• Assignment:
Line filter on the word "Türk": copy each matching line from the entries.
*** Begin section ***
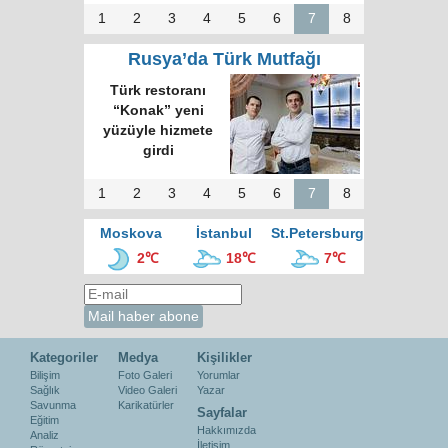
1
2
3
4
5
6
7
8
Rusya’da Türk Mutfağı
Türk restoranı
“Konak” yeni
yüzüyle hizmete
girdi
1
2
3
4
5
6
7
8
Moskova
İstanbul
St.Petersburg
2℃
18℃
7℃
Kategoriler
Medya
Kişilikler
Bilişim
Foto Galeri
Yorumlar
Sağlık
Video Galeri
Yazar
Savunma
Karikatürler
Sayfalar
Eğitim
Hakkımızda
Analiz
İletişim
*** End section ***
*** Begin section ***
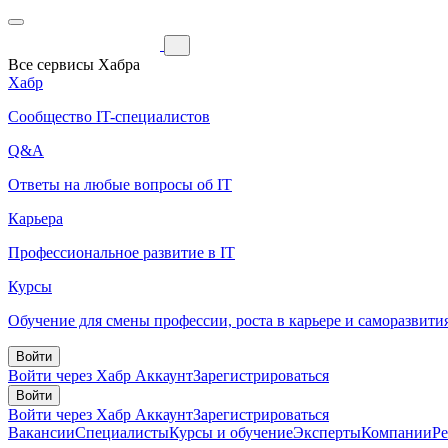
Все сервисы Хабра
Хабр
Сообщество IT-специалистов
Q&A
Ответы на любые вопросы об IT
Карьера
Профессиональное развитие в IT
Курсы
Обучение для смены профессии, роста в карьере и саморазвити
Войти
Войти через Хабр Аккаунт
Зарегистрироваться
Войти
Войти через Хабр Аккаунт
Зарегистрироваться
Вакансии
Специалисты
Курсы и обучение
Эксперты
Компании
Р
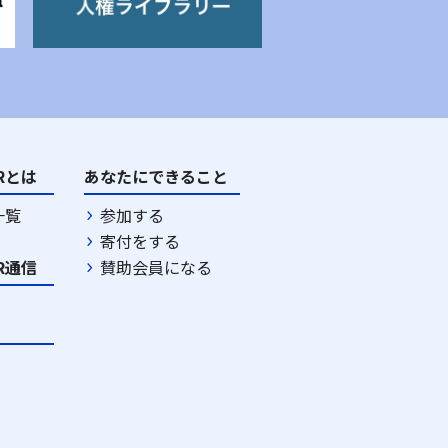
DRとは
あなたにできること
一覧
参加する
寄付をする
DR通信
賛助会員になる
*** End section ***
• Reply:
Rusya’da Türk Mutfağı
Türk restoranı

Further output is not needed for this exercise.